Glass Geometry

The regular solids

The five Platonic Solids are the basis for all other solid geometry. And they have intrigued and inspired great philosophers, astronomers, mathematicians and so many more people from the ancient Greek days to, what is now called (I think), the New Age. 

Can even remember Pythagoras (570 - 495 BC), who saw a certain harmony and ideality in the figures and positions of the stars in the sky. We see here a combination of philosophy, astronomy, mathematics (or rather, geometry) and space (in the sense of the already mentioned "ideality"). In order to better understand such a collaboration, you can contact cheap ghostwriters for hire.

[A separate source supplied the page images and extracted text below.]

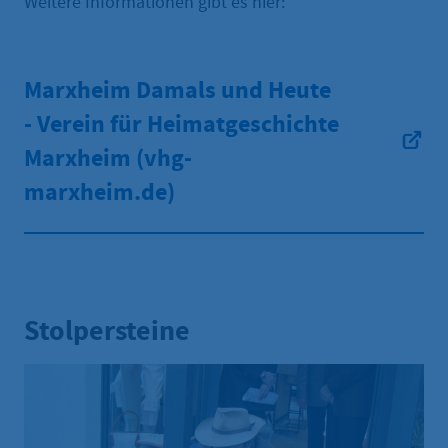
Weitere Informationen gibt es hier:
Marxheim Damals und Heute
- Verein für Heimatgeschichte
Marxheim (vhg-
marxheim.de)
Stolpersteine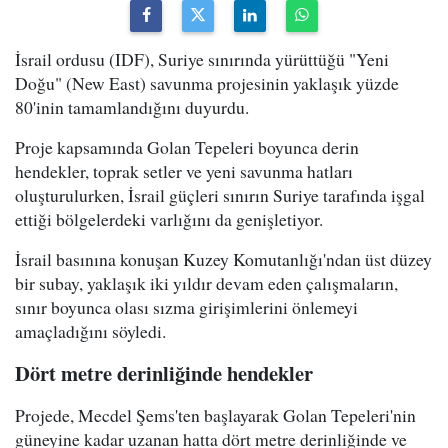
İsrail ordusu (IDF), Suriye sınırında yürüttüğü "Yeni
Doğu" (New East) savunma projesinin yaklaşık yüzde
80'inin tamamlandığını duyurdu.
Proje kapsamında Golan Tepeleri boyunca derin
hendekler, toprak setler ve yeni savunma hatları
oluşturulurken, İsrail güçleri sınırın Suriye tarafında işgal
ettiği bölgelerdeki varlığını da genişletiyor.
İsrail basınına konuşan Kuzey Komutanlığı'ndan üst düzey
bir subay, yaklaşık iki yıldır devam eden çalışmaların,
sınır boyunca olası sızma girişimlerini önlemeyi
amaçladığını söyledi.
Dört metre derinliğinde hendekler
Projede, Mecdel Şems'ten başlayarak Golan Tepeleri'nin
güneyine kadar uzanan hatta dört metre derinliğinde ve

Plato (427 - 347 BC) described these shapes and developed a "nuclear" theory based on a prescribed relationship of the cube to earth, the tetrahedron to fire, the octahedron to air and the icosahedron to water. The dodecahedron was unique; it could not be combined with other "molecules" or broken down into different substances. Therefore it became the vessel that holds the world and the universe, the all uniting essential ingredient: the "Quinta Essentia."

Archimedes (287 - 212 BC) described thirteen more bodies that he found by truncation, that is cutting the points of a regular solid off in an equal fashion. One of the thirteen can be seen here in this life size paper mock-up of a lamp, describing the regular transition from a cube to an octahedron. It is the middle one, the cuboctahedron.

Johannes Kepler (1571 - 1630 AD), an astronomer, tried to relate the spheres of the Platonic Solids to the orbits of the planets. This proved to be impossible, since the orbits are ellyptical, not circular. He did discover two more regular solids: the stellations of the icosahedron and dodecahedron.

Later, but unawares of the work of Kepler, Louis Poinsot (1777 - 1859 AD) investigated the intersection of vertex figures and discovered the great dodecahedron and the great icosahedron.